* Task requirements *
Among the entries below, find the lines with "Standart" and copy them.

* Data for analysis *
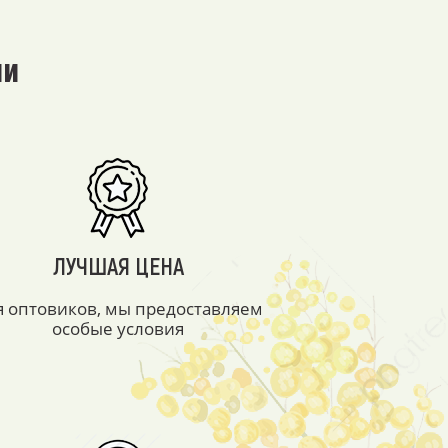
ми
ЛУЧШАЯ ЦЕНА
я оптовиков, мы предоставляем
особые условия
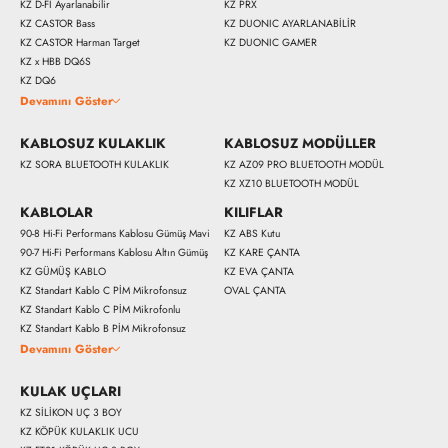
KZ D-Fİ Ayarlanabilir
KZ PRX
KZ CASTOR Bass
KZ DUONIC AYARLANABİLİR
KZ CASTOR Harman Target
KZ DUONIC GAMER
KZ x HBB DQ6S
KZ DQ6
Devamını Göster
KABLOSUZ KULAKLIK
KABLOSUZ MODÜLLER
KZ SORA BLUETOOTH KULAKLIK
KZ AZ09 PRO BLUETOOTH MODÜL
KZ XZ10 BLUETOOTH MODÜL
KABLOLAR
KILIFLAR
90-8 Hi-Fi Performans Kablosu Gümüş Mavi
KZ ABS Kutu
90-7 Hi-Fi Performans Kablosu Altın Gümüş
KZ KARE ÇANTA
KZ GÜMÜŞ KABLO
KZ EVA ÇANTA
KZ Standart Kablo C PİM Mikrofonsuz
OVAL ÇANTA
KZ Standart Kablo C PİM Mikrofonlu
KZ Standart Kablo B PİM Mikrofonsuz
Devamını Göster
KULAK UÇLARI
KZ SİLİKON UÇ 3 BOY
KZ KÖPÜK KULAKLIK UCU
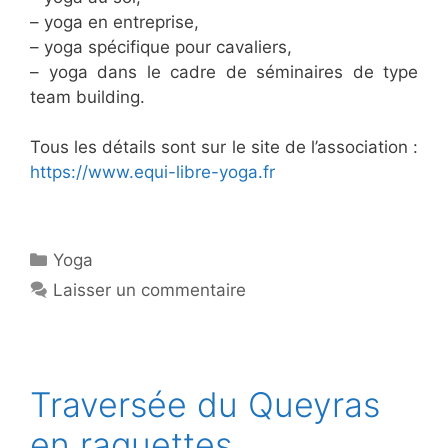
– yoga en entreprise,
– yoga spécifique pour cavaliers,
– yoga dans le cadre de séminaires de type
team building.
Tous les détails sont sur le site de l’association :
https://www.equi-libre-yoga.fr
Catégories
Yoga
Laisser un commentaire
Traversée du Queyras
en raquettes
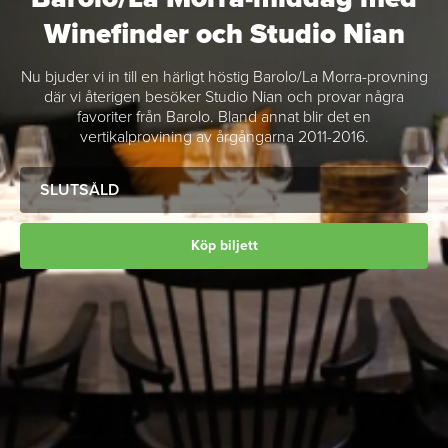
Winefinder och Studio Nian
Nu bjuder vi in till en härligt höstig Barolo/La Morra-provning
där vi återigen besöker Studio Nian och provar några
favoriter från Barolo. Bland annat blir det en
vertikalprovining av årgångarna 2011-2016.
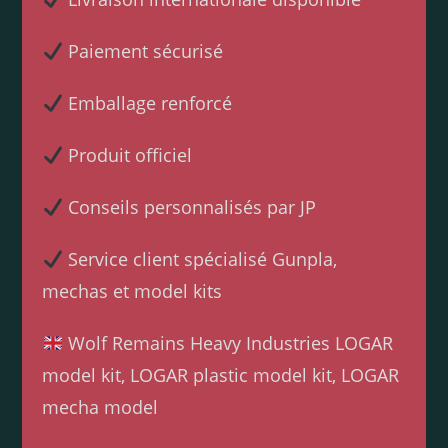
Paiement sécurisé
Emballage renforcé
Produit officiel
Conseils personnalisés par JP
Service client spécialisé Gunpla,
mechas et model kits
Wolf Remains Heavy Industries LOGAR
model kit, LOGAR plastic model kit, LOGAR
mecha model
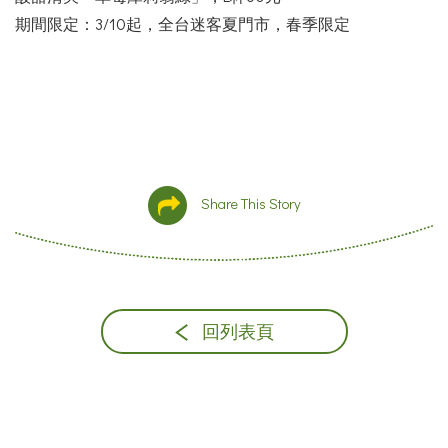
期間限定：3/10起，全台迷客夏門市，春季限定
Share This Story
回列表頁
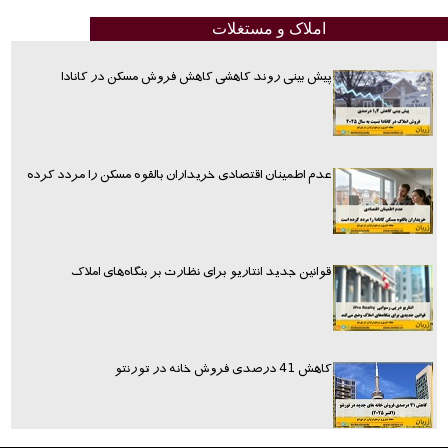
املاک و مستغلات
پیش بینی روند کاهشی کاهش فروش مسکن در کانادا
عدم اطمینان اقتصادی خریداران بالقوه مسکن را مردد کرده
قوانین جدید انتاریو برای نظارت بر بنگاه‌های املاک
کاهش 41 درصدی فروش خانه در تورنتو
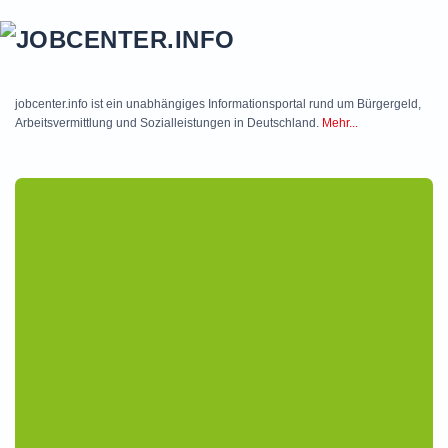
Skip to main content
jobcenter.info ist ein unabhängiges Informationsportal rund um Bürgergeld,
Arbeitsvermittlung und Sozialleistungen in Deutschland.
Mehr...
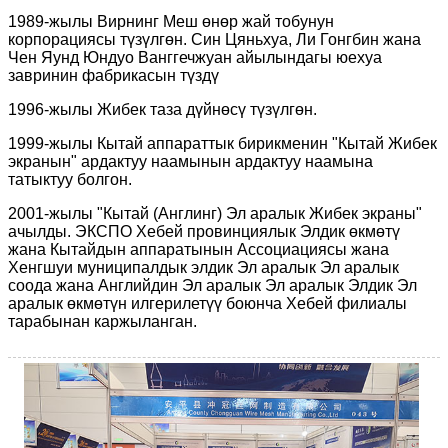
1989-жылы Вирнинг Меш өнөр жай тобунун
корпорациясы түзүлгөн. Син Цяньхуа, Ли Гонгбин жана
Чен Яунд Юндуо Ванггечжуан айылындагы юехуа
завринин фабрикасын түздү
1996-жылы Жибек таза дүйнөсү түзүлгөн.
1999-жылы Кытай аппараттык бирикменин "Кытай Жибек
экранын" ардактуу наамынын ардактуу наамына
татыктуу болгон.
2001-жылы "Кытай (Англинг) Эл аралык Жибек экраны"
ачылды. ЭКСПО Хебей провинциялык Элдик өкмөтү
жана Кытайдын аппаратынын Ассоциациясы жана
Хенгшуи муниципалдык элдик Эл аралык Эл аралык
соода жана Английдин Эл аралык Эл аралык Элдик Эл
аралык өкмөтүн илгерилетүү боюнча Хебей филиалы
тарабынан каржыланган.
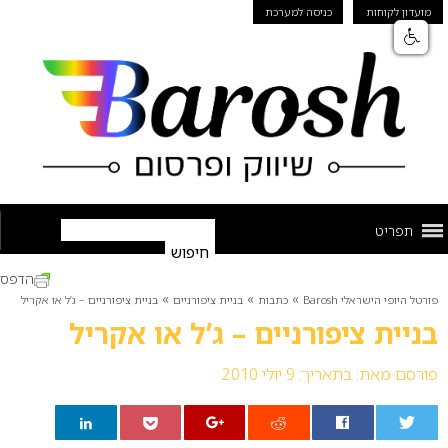
מועדון לקוחות
כניסה למערכת
תפריט
הדפס
»
»
»
פורטל היופי הישראלי Barosh
כתבות
בניית ציפורניים
בניית ציפורניים – ג’ל או אקריל
בניית ציפורניים – ג’ל או אקריל
פורסם מאת:
בתאריך: 9 יולי 2010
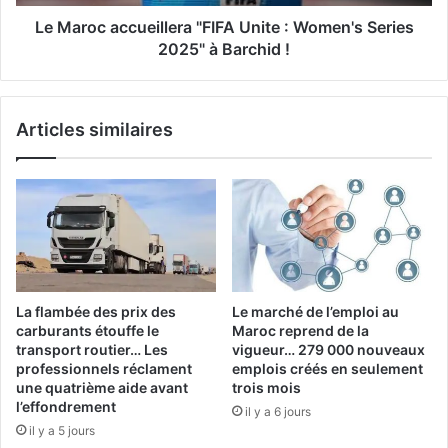
2025"
à
Le Maroc accueillera "FIFA Unite : Women's Series
Barchid
2025" à Barchid !
!
Articles similaires
La flambée des prix des
Le marché de l’emploi au
carburants étouffe le
Maroc reprend de la
transport routier… Les
vigueur… 279 000 nouveaux
professionnels réclament
emplois créés en seulement
une quatrième aide avant
trois mois
l’effondrement
il y a 6 jours
il y a 5 jours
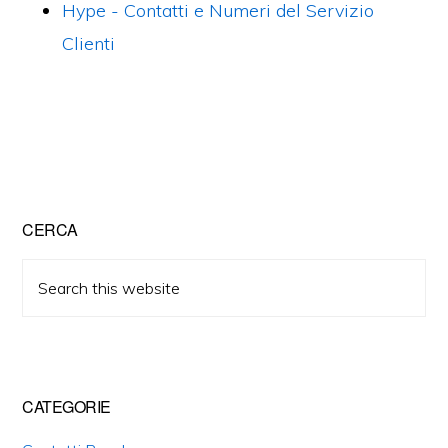
Hype - Contatti e Numeri del Servizio
Clienti
Primary
CERCA
Sidebar
Search
this
website
CATEGORIE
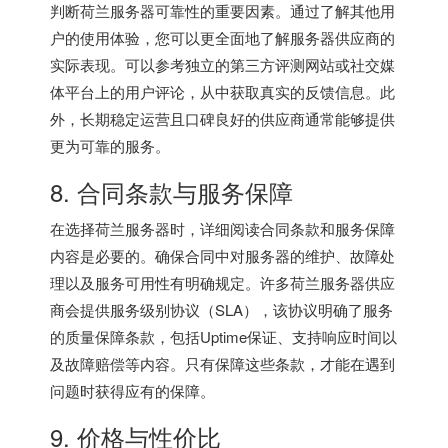
判断荷兰服务器可靠性的重要因素。通过了解其他用
户的使用体验，您可以更全面地了解服务器供应商的
实际表现。可以参考独立的第三方评测网站或社交媒
体平台上的用户评论，从中获取真实的反馈信息。此
外，长期稳定运营且口碑良好的供应商通常能够提供
更为可靠的服务。
8. 合同条款与服务保障
在选择
荷兰服务器
时，详细阅读合同条款和服务保障
内容是必要的。确保合同中对服务器的维护、故障处
理以及服务可用性有明确规定。许多
荷兰服务器
供应
商会提供服务级别协议（SLA），该协议明确了服务
的质量保障条款，包括Uptime保证、支持响应时间以
及故障赔偿等内容。只有保障这些条款，才能在遇到
问题时获得应有的保障。
9. 价格与性价比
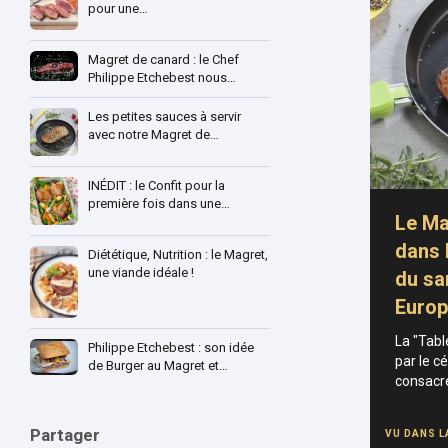
pour une…
Magret de canard : le Chef
Philippe Etchebest nous…
Les petites sauces à servir
avec notre Magret de…
INÉDIT : le Confit pour la
première fois dans une…
Le Ma
dans 
Diététique, Nutrition : le Magret,
une viande idéale !
du sa
Europ
La "Tabl
Philippe Etchebest : son idée
par le c
de Burger au Magret et…
consacre
Partager
VU DANS L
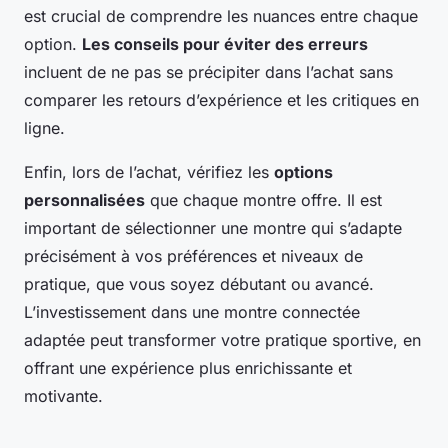
est crucial de comprendre les nuances entre chaque
option.
Les conseils pour éviter des erreurs
incluent de ne pas se précipiter dans l’achat sans
comparer les retours d’expérience et les critiques en
ligne.
Enfin, lors de l’achat, vérifiez les
options
personnalisées
que chaque montre offre. Il est
important de sélectionner une montre qui s’adapte
précisément à vos préférences et niveaux de
pratique, que vous soyez débutant ou avancé.
L’investissement dans une montre connectée
adaptée peut transformer votre pratique sportive, en
offrant une expérience plus enrichissante et
motivante.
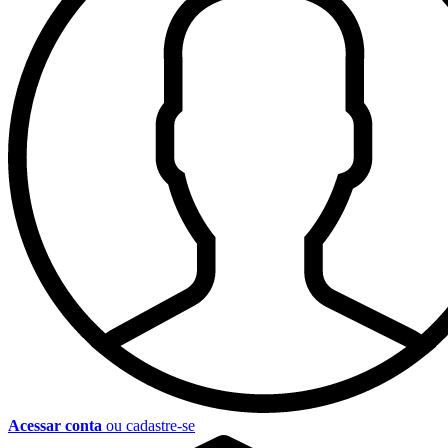
Acessar conta
ou cadastre-se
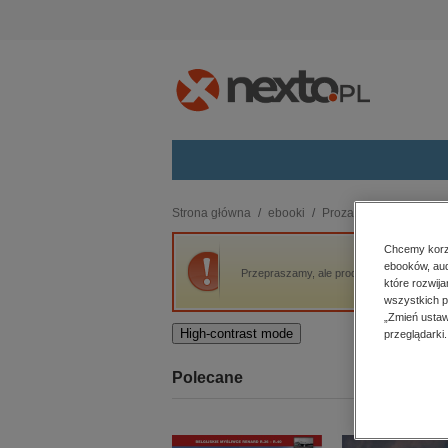
Kategorie
Strona główna
ebooki
Proza
W niedzielę ra
budownictwo, aranżacja wnętrz
Chcemy korzy
ebooków, aud
biznesowe, branżowe, gospodarka
Przepraszamy, ale produkt „W niedzielę ran
które rozwij
darmowe wydania
wszystkich p
dzienniki
„Zmień ustaw
High-contrast mode
przeglądarki.
edukacja
hobby, sport, rozrywka
Polecane
komputery, internet, technologie,
informatyka
kobiece, lifestyle, kultura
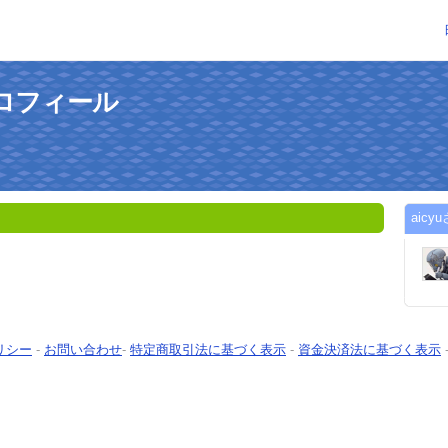
プロフィール
aic
リシー
-
お問い合わせ
-
特定商取引法に基づく表示
-
資金決済法に基づく表示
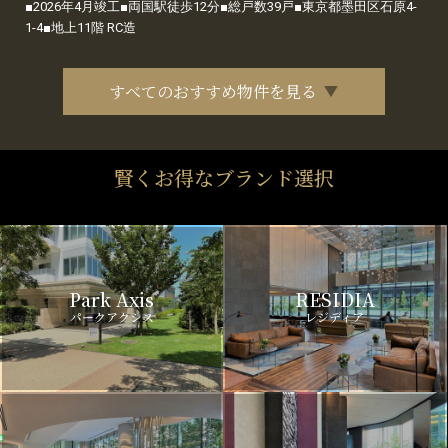
■2026年4月竣工■両国駅徒歩12分■総戸数39戸■東京都墨田区石原4-
1-4■地上11階 RC造
すべてのおすすめ物件を見る
賢くお得なブランド選択
Park Axis
RESIDIA
パークアクシス
レジディア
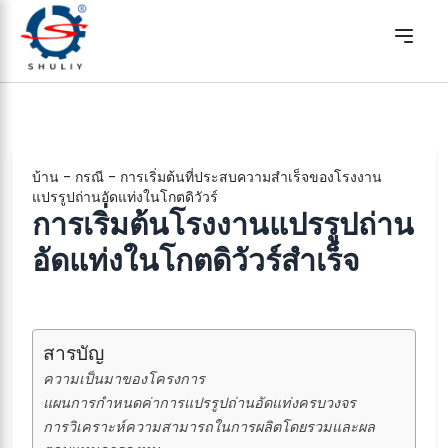
บ้าน
-
กรณี
-
การเริ่มต้นที่ประสบความสำเร็จของโรงงาน
แปรรูปถ่านอัดแท่งในโกตดิวัวร์
การเริ่มต้นโรงงานแปรรูปถ่าน
อัดแท่งในโกตดิวัวร์สำเร็จ
สารบัญ
ความเป็นมาของโครงการ
แผนการกำหนดค่าการแปรรูปถ่านอัดแท่งครบวงจร
การวิเคราะห์ความสามารถในการผลิตโดยรวมและผล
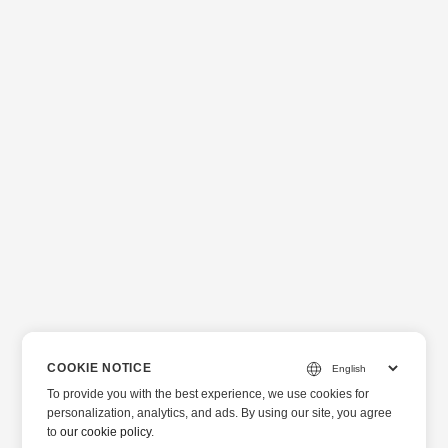
COOKIE NOTICE
To provide you with the best experience, we use cookies for
personalization, analytics, and ads. By using our site, you agree
to
our cookie policy
.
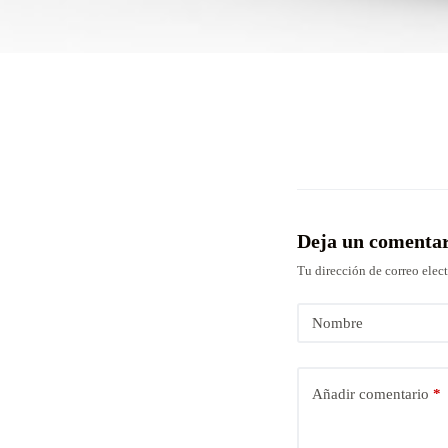
Deja un comenta
Tu dirección de correo elec
Nombre
Añadir comentario
*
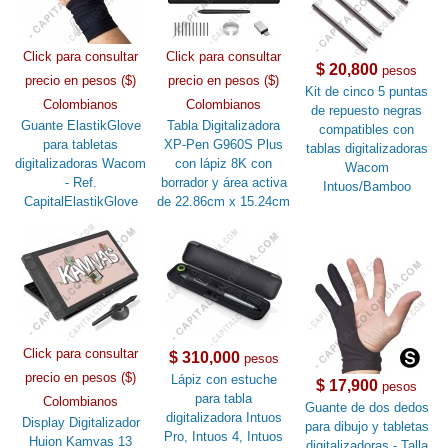
Click para consultar
Click para consultar
$ 20,800
pesos
precio en pesos ($)
precio en pesos ($)
Kit de cinco 5 puntas
Colombianos
Colombianos
de repuesto negras
Guante ElastikGlove
Tabla Digitalizadora
compatibles con
para tabletas
XP-Pen G960S Plus
tablas digitalizadoras
digitalizadoras Wacom
con lápiz 8K con
Wacom
- Ref.
borrador y área activa
Intuos/Bamboo
CapitalElastikGlove
de 22.86cm x 15.24cm
Click para consultar
$ 310,000
pesos
precio en pesos ($)
Lápiz con estuche
$ 17,900
pesos
para tabla
Colombianos
Guante de dos dedos
digitalizadora Intuos
Display Digitalizador
para dibujo y tabletas
Pro, Intuos 4, Intuos
Huion Kamvas 13
digitalizadoras - Talla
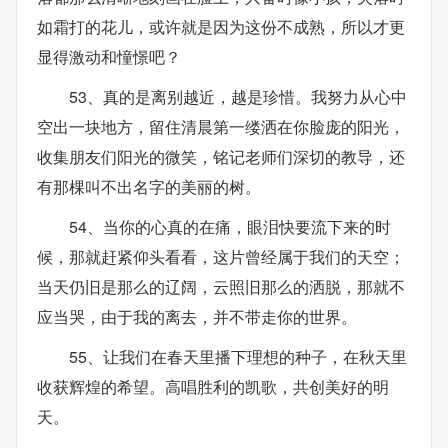
如霜打的花儿，或许就是因为这份不成熟，所以才更
显得激动和憧憬吧？
53、真的是离别越近，越是珍惜。我努力从心中
空出一块地方，留住清晨第一缕洒在你脸庞的阳光，
收集朋友们阳光的微笑，铭记老师们深切的教导，还
有那棵叫不出名字的美丽的树。
54、当你的心真的在痛，眼泪快要流下来的时
候，那就赶紧仰头看看，这片曾经属于我们的天空；
当天仍旧是那么的辽阔，云照旧那么的洒脱，那就不
应当哭，由于我的离去，并不带走你的世界。
55、让我们在春天里播下理想的种子，在秋天里
收获辉煌的希望。高唱胜利的凯歌，共创美好的明
天。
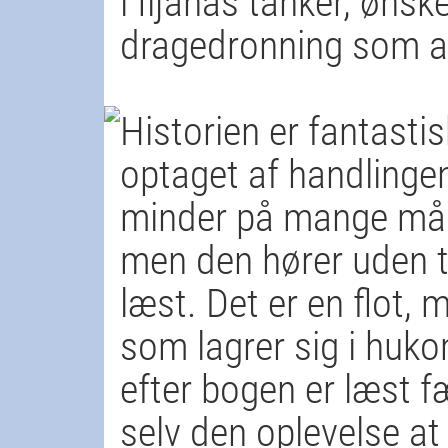
i Iljanas tanker, ønske
dragedronning som al
Historien er fantastis
optaget af handlinge
minder på mange måd
men den hører uden tv
læst. Det er en flot,
som lagrer sig i huko
efter bogen er læst f
selv den oplevelse a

* Response for this exercise *
KZ Standart Kablo C PİM Mikrofonsuz
KZ Standart Kablo C PİM Mikrofonlu
KZ Standart Kablo B PİM Mikrofonsuz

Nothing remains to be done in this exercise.